Nous sommes en 2054. Kivrin est étudiante en histoire à l’université d’Oxford et va être expédiée à l’époque médiévale par le directeur du laboratoire de Recherche, Mr Gilchrist, qui n’hésite pas à risquer la vie de son étudiante dans un tel voyage pour satisfaire ses ambitions personnelles. Et ceci, contre l’avis de James Dunworthy, chargé de l’organisation des voyages temporels. Pour lui, le Moyen-Âge est une période trop élevée sur l’échelle des risques et Kivrin lui paraît trop fragile :« Une fille qui mesurait moins d’un mètre cinquante, aux cheveux blonds tressés en nattes. Elle ne semblait même pas assez âgée pour pouvoir traverser une rue toute seule ». Mais elle souhaite ardemment partir et Dunworthy ne peut s’opposer à Gilchrist. Et puis, après tout, le XXI siècle n’est-il pas dangereux, lui aussi ?

«  Au Moyen-Âge, au moins, on ne risquait-on pas de recevoir une bombe sur la tête. »

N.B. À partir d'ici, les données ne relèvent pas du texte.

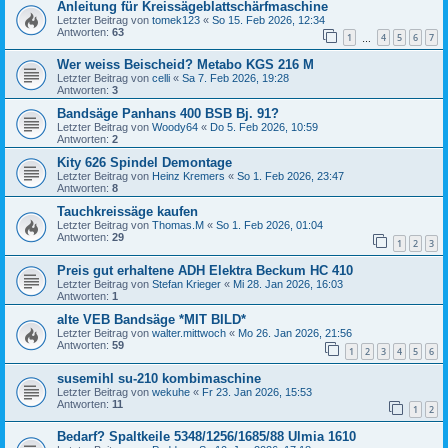
Anleitung für Kreissägeblattschärfmaschine
Letzter Beitrag von
tomek123
«
So 15. Feb 2026, 12:34
Antworten:
63
1
4
5
6
7
…
Wer weiss Beischeid? Metabo KGS 216 M
Letzter Beitrag von
celli
«
Sa 7. Feb 2026, 19:28
Antworten:
3
Bandsäge Panhans 400 BSB Bj. 91?
Letzter Beitrag von
Woody64
«
Do 5. Feb 2026, 10:59
Antworten:
2
Kity 626 Spindel Demontage
Letzter Beitrag von
Heinz Kremers
«
So 1. Feb 2026, 23:47
Antworten:
8
Tauchkreissäge kaufen
Letzter Beitrag von
Thomas.M
«
So 1. Feb 2026, 01:04
Antworten:
29
1
2
3
Preis gut erhaltene ADH Elektra Beckum HC 410
Letzter Beitrag von
Stefan Krieger
«
Mi 28. Jan 2026, 16:03
Antworten:
1
alte VEB Bandsäge *MIT BILD*
Letzter Beitrag von
walter.mittwoch
«
Mo 26. Jan 2026, 21:56
Antworten:
59
1
2
3
4
5
6
susemihl su-210 kombimaschine
Letzter Beitrag von
wekuhe
«
Fr 23. Jan 2026, 15:53
Antworten:
11
1
2
Bedarf? Spaltkeile 5348/1256/1685/88 Ulmia 1610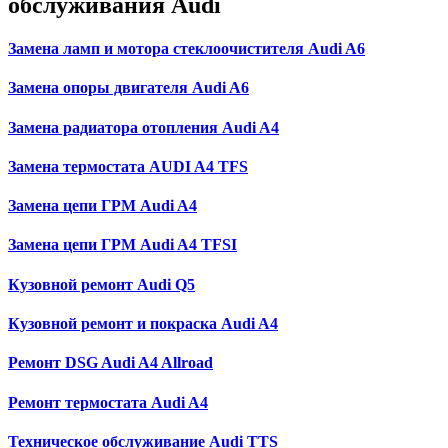
обслуживания Audi
Замена ламп и мотора стеклоочистителя Audi A6
Замена опоры двигателя Audi A6
Замена радиатора отопления Audi A4
Замена термостата AUDI A4 TFS
Замена цепи ГРМ Audi A4
Замена цепи ГРМ Audi A4 TFSI
Кузовной ремонт Audi Q5
Кузовной ремонт и покраска Audi A4
Ремонт DSG Audi A4 Allroad
Ремонт термостата Audi A4
Техническое обслуживание Audi TTS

Krivin a bien été préparée et partira le 22 décembre 2054 dans l’Oxfordshire du 14 au 28 décembre 1320. Le 28 décembre, elle retrouvera la porte temporelle à l’endroit où celle-ci l’a déposée.
Le docteur Mary Arhens lui a fait toutes sortes de vaccins, choléra, peste, typhoïde... Elle a aussi renforcé son système immunitaire même si l'on sait sait que la grande peste, la Mort Noire qui a d’abord touché l'Asie, le Moyen-Orient, l'Afrique du Nord, avant de ravager la population européenne, n’arrivera en Angleterre qu’en 1348. Badri, l’ingénieur chargé de la machine à voyager dans le temps, est très compétent. Et le départ a lieu malgré les inquiétudes de James Dunworthy.

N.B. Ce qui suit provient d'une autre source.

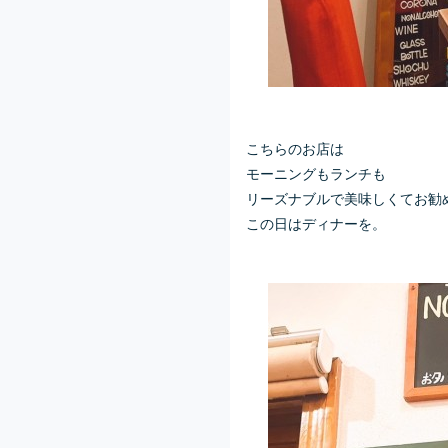
こちらのお店は
モーニングもランチも
リーズナブルで美味しくてお勧
この日はディナーを。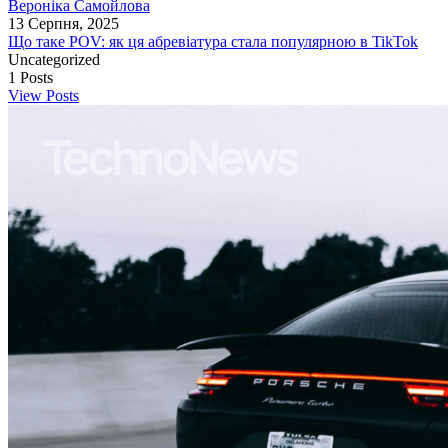
Вероніка Самойлова
13 Серпня, 2025
Що таке POV: як ця абревіатура стала популярною в TikTok
Uncategorized
1
Posts
View Posts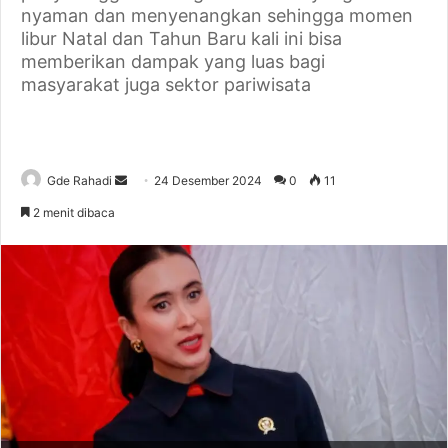
nyaman dan menyenangkan sehingga momen
libur Natal dan Tahun Baru kali ini bisa
memberikan dampak yang luas bagi
masyarakat juga sektor pariwisata
Gde Rahadi
S
24 Desember 2024
0
11
e
2 menit dibaca
n
d
a
n
e
m
a
i
l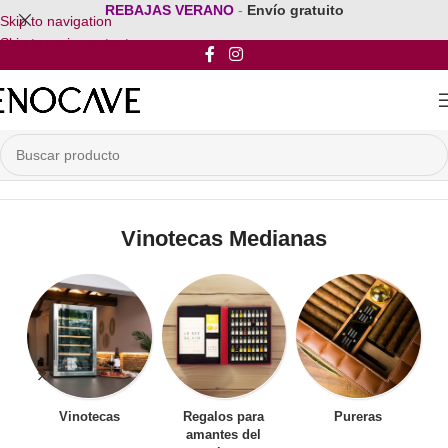
REBAJAS VERANO
-
Envío gratuito
Skip to navigation
Skip to main content
Inicio
/
Por Tamaño de la Vinoteca
/
Vinotecas Medianas
Vinotecas Medianas
Vinotecas
Regalos para
Pureras
amantes del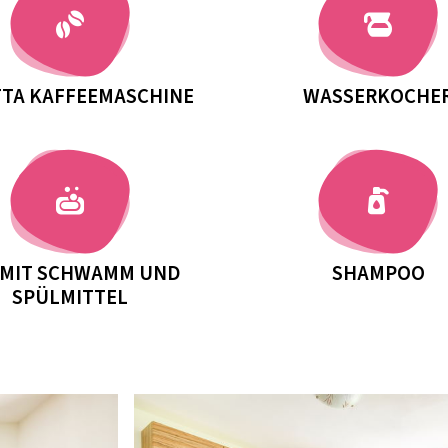
TTA KAFFEEMASCHINE
WASSERKOCHE
 MIT SCHWAMM UND
SHAMPOO
SPÜLMITTEL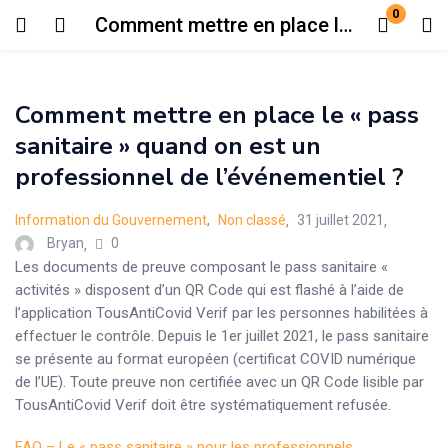
0
Comment mettre en place le « pass sanitaire » quand on est un professionnel de l’événementiel ?
Login
Register
Comment mettre en place le « pass
Enter your username and password to login.
sanitaire » quand on est un
professionnel de l’événementiel ?
Posted
Information du Gouvernement
,
Non classé
31 juillet 2021
on
0
Bryan
Les documents de preuve composant le pass sanitaire «
Remember me
Lost password?
activités » disposent d’un QR Code qui est flashé à l’aide de
l’application TousAntiCovid Verif par les personnes habilitées à
effectuer le contrôle. Depuis le 1er juillet 2021, le pass sanitaire
se présente au format européen (certificat COVID numérique
de l’UE). Toute preuve non certifiée avec un QR Code lisible par
TousAntiCovid Verif doit être systématiquement refusée.
FAQ – Le « pass sanitaire » pour les professionnels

Mais…  dans la ville du XXI siècle qui se prépare à fêter Noël se déclare alors une épidémie liée à un virus inconnu. Krivin, elle se retrouve au Moyen-âge, est recueillie par une famille noble mais une erreur de calcul la plonge en pleine épidémie de peste en 1348. Le roman se déroule donc en alternance sur les deux périodes. 


Breughel l'Ancien : le triomphe de la Mort


Au Moyen-âge, nous faisons connaissance du père Roche, de dame Eliwys, épouse de sir Guillaume, et de leurs filles, Rosemonde (12 ans) Agnès ( 5 ans). Kivrin doit affronter la peste, soigner les pestiférés, sans savoir si elle pourra revenir dans le présent. Parviendra-t-elle à sauver Rosamonde et Agnès ? Retrouvera-t-elle son époque ? Elle va prouver qu'elle est capable de "traverser la rue toute seule" !  La description de la peste est cauchemardesque et nous immerge dans une époque terrifiante. Le XIV siècle est, en effet, ressuscité avec ses superstitions, ses ignorances et ses peurs, sa vie religieuse, ses croyances à la sorcellerie, avec le manque d’hygiène et la misère, la puanteur, la maladie, avec la mort omniprésente….  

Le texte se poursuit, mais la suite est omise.